I was surprised he did not mention weblogs. Maybe this meme is old hat, but weblogs are the only thing on my radar which are currently shaking things up. Sure, no one hows to make new money on it. Sure, barriers to entry are amazingly low, but folks aren’t shutting up about it. Always a good sign.

Lastly, identification of the next Big thing is really really hard. Folks who are avidly looking for it are, unfortunately, intensely biased by various forms greed and; therefore, apt to leap at something which only vaguely resembles innovation. VCs want the cash, A-list entrepreneurs want the return to glory, and everyone else is willing to jump when either party says, “This is it. Let’s do this thing.”

Take comfort in the fact that, you, nameless Joe or Joe-ette are the people who actually get to decide what the next Big Thing. It’s the collection of each of your personal holy shit moments that will actual drive what is successful or not successful.

Whew.

3 Responses

  1. Even though it DOES seem like blogging is old hat, blogging is still in its infancy. I’m constantly being amazed at the number of people I talk to who have no idea what a blog is.

  2. I’m still not sold on blogging. While everyone is falling over themselves to get their K-RAD personal diaries online (something 98% of us probably shouldn’t be doing, either because our lives are infinitely boring or because it’s gonna come back to haunt you someday), all I see is a 1982-style BBS done up in a new paintjob. Hell, even BBSes in 1982 let me read comments in forward chronological order from my last session. Maybe this is a dead-end trail. What’s more interesting to me is all the tricks everyone’s thinking up to blog by means other than opening up a editbox in a browser.

    Cameraphones are neat.

    I think blogs hit a sensitive spot partially because of Rands’ NADD theory. Blogs are the killer app for short attention spans. I’ll read fark or blogdex ten times a day looking for something new. We all do. We’re addicted to NOVELTY, which I think is what we’re really all about now. Think about it. Why do films open and then are forgotten in a weekend? Why do we read Gizmodo about gadgets we can’t buy for a year? We’re addicted to the new and shiny. Blogs fit that bill, especially since most of the effort is into going into linking and cross-referencing them, just so we don’t miss what’s KEWL AND NEW.
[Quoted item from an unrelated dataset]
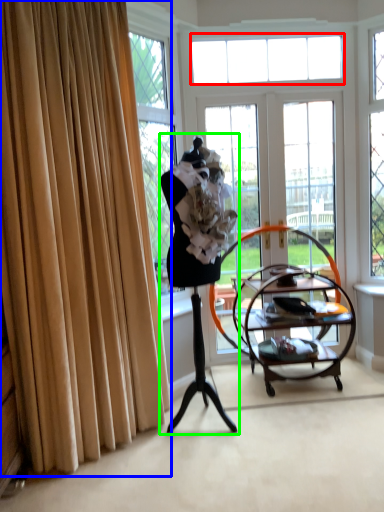 Question: Estimate the real-world distances between objects in this image. Which object is farther from window (highlighted by a red box), curtain (highlighted by a blue box) or woman (highlighted by a green box)?

Choices:
 (A) curtain
 (B) woman

Answer: (A) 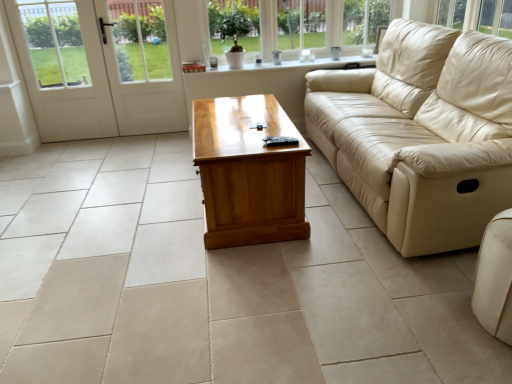 Image resolution: width=512 pixels, height=384 pixels. What are the coordinates of `vacant space that is to the left of white wooden screen door at left` in the screenshot? It's located at (112, 144).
    Happy 5th jerkcity. Rock on.

  3. Klaatu 21 years ago

    Dear Rands;

    If you can ever pull these two things off, I predict these will be holy shit moments:

    1) Get the IT industry to go kicking and screaming into the 21st century and increase productivity, rather than ship IT jobs overseas to cheaper lands like India, which increases personnel, but not nessecarily productivity.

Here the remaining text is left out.